Anthropometry is essential to define craniofacial deformities, especially when correction is wanted. Traditional anthropometry collects data by using homologues body surface points (e.g. anatomical landmarks) and simple measures such as circumferences, breadths, and heights. Unfortunately this information is often insufficient to reconstruct contours. 3-Dimensional measurements however provide information on shape, volume and area and therefore allow precise analysis of body contours. Based on the Nobel Prize for Medicine awarded Computer assisted Tomography (CT)-scan slices 3-dimensional reconstruction’s were made in 1986. Nowadays this method is routine in craniofacial surgery and enables good surgical planning. Disadvantages of CT-scanning are the required radiation, time consumption, the need for anaesthesia in children and its costs. Magnetic Resonance Imaging (MRI) derived slices can also be reconstructed into 3-D images. MRI is even more time consuming, anaesthesia is required in children and the costs are high. Therefore, it is medical ethically incorrect to perform repeated CT and MRI scans. In contrast 3-dimensional anthropometry by surface laser scanning is quick (< 17 s), accurate with a higher resolution (< 1 mm) and uses harmless (near)-visible light. As a consequence, 3-dimensional imaging of children can be done without anaesthesia and repeated measurements can be performed safely.

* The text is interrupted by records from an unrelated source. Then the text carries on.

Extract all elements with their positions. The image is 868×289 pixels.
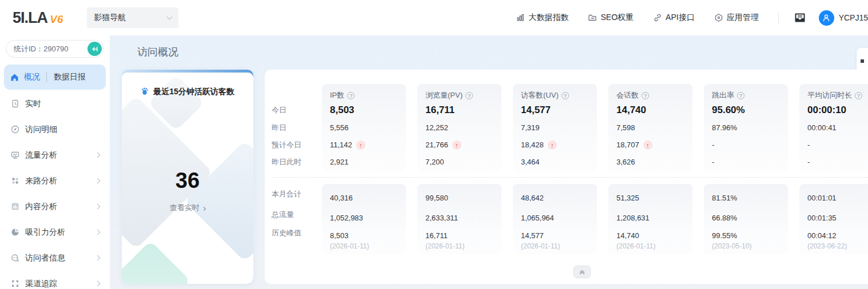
sidebar-item-label: 渠道追踪: [25, 279, 57, 289]
metric-same-time: 7,200: [425, 154, 501, 171]
metric-card-pv-history: 99,580 2,633,311 16,711 (2026-01-11): [417, 184, 501, 254]
metric-columns-bottom: 40,316 1,052,983 8,503 (2026-01-11) 99,5…: [322, 184, 868, 254]
metric-peak: 99.55%: [712, 230, 788, 242]
metric-peak-date: (2023-06-22): [807, 242, 868, 251]
row-label: 总流量: [272, 204, 321, 224]
realtime-card-title: 最近15分钟活跃访客数: [153, 87, 234, 97]
sidebar-item-referrer-analysis[interactable]: 来路分析: [0, 168, 110, 194]
help-icon[interactable]: [562, 92, 569, 99]
nav-bigdata-index[interactable]: 大数据指数: [516, 13, 568, 23]
help-icon[interactable]: [347, 92, 355, 99]
help-icon[interactable]: [642, 92, 649, 99]
metric-forecast: -: [712, 137, 714, 154]
sidebar-item-traffic-analysis[interactable]: 流量分析: [0, 142, 110, 168]
nav-label: API接口: [666, 13, 695, 23]
row-label: 本月合计: [272, 184, 321, 204]
logo-brand: 5I.LA: [13, 9, 47, 27]
metric-same-time: -: [807, 154, 868, 171]
decor-diamond: [122, 240, 191, 284]
row-labels-bottom: 本月合计 总流量 历史峰值: [272, 184, 321, 242]
metric-all-time-total: 1,065,964: [521, 208, 597, 228]
username[interactable]: YCPJ15: [839, 13, 868, 22]
footprint-icon: [141, 86, 149, 97]
sidebar-item-attraction-analysis[interactable]: 吸引力分析: [0, 219, 110, 245]
metric-yesterday: 7,598: [616, 119, 692, 137]
nav-seo-weight[interactable]: SEO权重: [588, 13, 634, 23]
metric-same-time: 3,626: [616, 154, 692, 171]
folder-icon: [588, 13, 597, 22]
sidebar-item-channel-tracking[interactable]: 渠道追踪: [0, 271, 110, 289]
help-icon[interactable]: [855, 92, 862, 99]
sidebar-item-visitor-info[interactable]: 访问者信息: [0, 245, 110, 271]
sidebar-item-content-analysis[interactable]: 内容分析: [0, 194, 110, 219]
double-chevron-up-icon: [579, 268, 586, 275]
collapse-panel-button[interactable]: [574, 266, 591, 278]
sidebar-item-label: 概况: [24, 72, 40, 82]
chevron-right-icon: [95, 178, 101, 184]
metric-card-sessions: 会话数 14,740 7,598 18,707 3,626: [608, 84, 692, 171]
pie-chart-icon: [10, 228, 19, 236]
site-selector-dropdown[interactable]: 影猫导航: [87, 7, 178, 28]
edge-button-icon: [861, 59, 864, 63]
sidebar-item-label: 来路分析: [25, 176, 57, 186]
inbox-icon[interactable]: [794, 12, 806, 23]
sidebar-item-overview[interactable]: 概况 数据日报: [4, 65, 106, 90]
metric-forecast: 18,428: [521, 137, 544, 154]
help-icon[interactable]: [737, 92, 744, 99]
logo[interactable]: 5I.LA V6: [13, 9, 63, 27]
metric-all-time-total: 1,208,631: [616, 208, 692, 228]
metric-forecast: 21,766: [425, 137, 448, 154]
row-label: 昨日此时: [272, 154, 321, 171]
metric-today: 14,577: [521, 101, 597, 119]
metric-card-avg-duration: 平均访问时长 00:00:10 00:00:41 - -: [799, 84, 868, 171]
site-selector-value: 影猫导航: [94, 13, 126, 23]
sidebar-item-daily-report[interactable]: 数据日报: [46, 72, 86, 82]
nav-label: 应用管理: [727, 13, 759, 23]
chevron-right-icon: [202, 207, 206, 211]
metric-month-total: 51,325: [616, 188, 692, 208]
compass-icon: [10, 125, 19, 134]
sidebar-item-label: 流量分析: [25, 150, 57, 160]
metric-card-bounce-history: 81.51% 66.88% 99.55% (2023-05-10): [704, 184, 788, 254]
user-avatar[interactable]: [819, 10, 834, 26]
stat-id-pill: 统计ID：290790: [6, 40, 104, 58]
monitor-icon: [10, 151, 19, 159]
metric-peak: 14,740: [616, 230, 692, 242]
metric-month-total: 81.51%: [712, 188, 788, 208]
metric-yesterday: 87.96%: [712, 119, 788, 137]
sidebar-item-visit-details[interactable]: 访问明细: [0, 117, 110, 142]
metric-card-pv: 浏览量(PV) 16,711 12,252 21,766 7,200: [417, 84, 501, 171]
cube-icon: [714, 13, 723, 22]
metric-month-total: 48,642: [521, 188, 597, 208]
metric-month-total: 40,316: [330, 188, 406, 208]
realtime-visitors-card: 最近15分钟活跃访客数 36 查看实时: [122, 70, 253, 284]
metric-peak-date: (2026-01-11): [521, 242, 597, 251]
metric-peak: 8,503: [330, 230, 406, 242]
visit-overview-panel: 今日 昨日 预计今日 昨日此时 IP数 8,503 5,556 11,142 2…: [265, 70, 868, 284]
realtime-visitor-count: 36: [122, 168, 253, 193]
sidebar-item-label: 吸引力分析: [25, 227, 65, 238]
metric-today: 8,503: [330, 101, 406, 119]
collapse-sidebar-button[interactable]: [87, 42, 102, 56]
nav-api[interactable]: API接口: [653, 13, 695, 23]
sidebar-item-label: 内容分析: [25, 202, 57, 212]
help-icon[interactable]: [465, 92, 473, 99]
top-bar: 5I.LA V6 影猫导航 大数据指数 SEO权重 API接口 应用管理 YCP…: [0, 0, 868, 35]
stat-id-label: 统计ID：290790: [14, 44, 68, 54]
section-divider: [272, 177, 868, 178]
metric-month-total: 00:01:01: [807, 188, 868, 208]
view-realtime-link[interactable]: 查看实时: [122, 203, 253, 213]
sidebar-item-label: 实时: [25, 99, 41, 109]
metric-today: 14,740: [616, 101, 692, 119]
row-label: 今日: [272, 101, 321, 119]
sidebar-item-realtime[interactable]: 实时: [0, 91, 110, 117]
chevron-right-icon: [95, 281, 101, 287]
chevron-right-icon: [95, 255, 101, 261]
metric-header: 访客数(UV): [521, 90, 559, 101]
metric-yesterday: 00:00:41: [807, 119, 868, 137]
metric-same-time: 2,921: [330, 154, 406, 171]
nav-app-management[interactable]: 应用管理: [714, 13, 759, 23]
metric-today: 00:00:10: [807, 101, 868, 119]
metric-card-uv-history: 48,642 1,065,964 14,577 (2026-01-11): [513, 184, 597, 254]
metric-peak-date: (2026-01-11): [425, 242, 501, 251]
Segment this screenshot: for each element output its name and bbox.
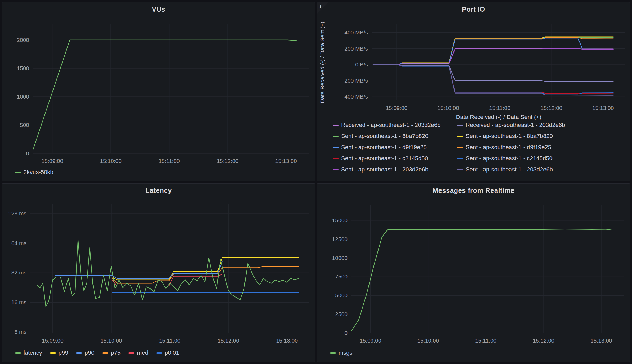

Plastic and reconstructive surgery pursues to create a normal shape of the head and neck. Therefore we are being consulted for many congenital malformations and acquired deformations in the head and neck region (e.g. craniosynostosis, hemifacial macrosomia, microtia, clefts, vascular malformations, positional moulding etc.). 3-Dimensional surface anthropometry is essential to analyse those malformations and deformations, and to study the outcome of surgical or non-invasive corrections. Non-synostotic plagiocephaly (skull deformation with open sutures) is "epidemically" seen in 10% of all new-borns since 1992, when supine position was advocated to reduce the incidence of sudden infant-death-syndrome. Correction of this deformation by helmet-therapy is controversial, because the effect of helmet-therapy can not be analysed by repeated CT or MRI 3-dimensional images. However, the requested surface laser scanner will enable us to obtain quickly accurate 3-dimensional images without any harm to patients and their controls and opens the possibility of longitudinal evaluation. Craniofacial treatment modalities can now be analysed, which would be impossible without this surface laser scanner. Initially we will use the surface laser scanner to support research on the effectivity of helmet therapy in non-synostotic plagiocephaly. In addition, the 3-dimensional images could enable the producer of the remodellation helmets to manufacture the helmet by CAD-CAM technology in stead of pure manual production.
Analysis of treatment of other craniofacial abnormalities will follow, such as teeth and jaw position (from plaster models), cleft lip/alveolus and/or palate, craniosynostosis (abnormal cranial vault shape due to premature closure of cranial sutures) and its surgical correction, Pierre Robin sequence (underdevelopment of the lower jaw) and bone-distraction, hemifacial macrosomia (underdevelopment of half a face) and tissue augmentation. Analysis of hand deformities will be a next project. Anatomy and surgical correction of congenital and acquired defects will be established, e.g. position of a newly reconstructed thumb in severe hypoplasia or position of newly created webs in syndactyly.
In conclusion 3-dimensional surface laser scanning anthropometry opens new doors to unriddle unanswered questions by its accurate, quick, harmless and longitudinal way of analysing human structures during growth.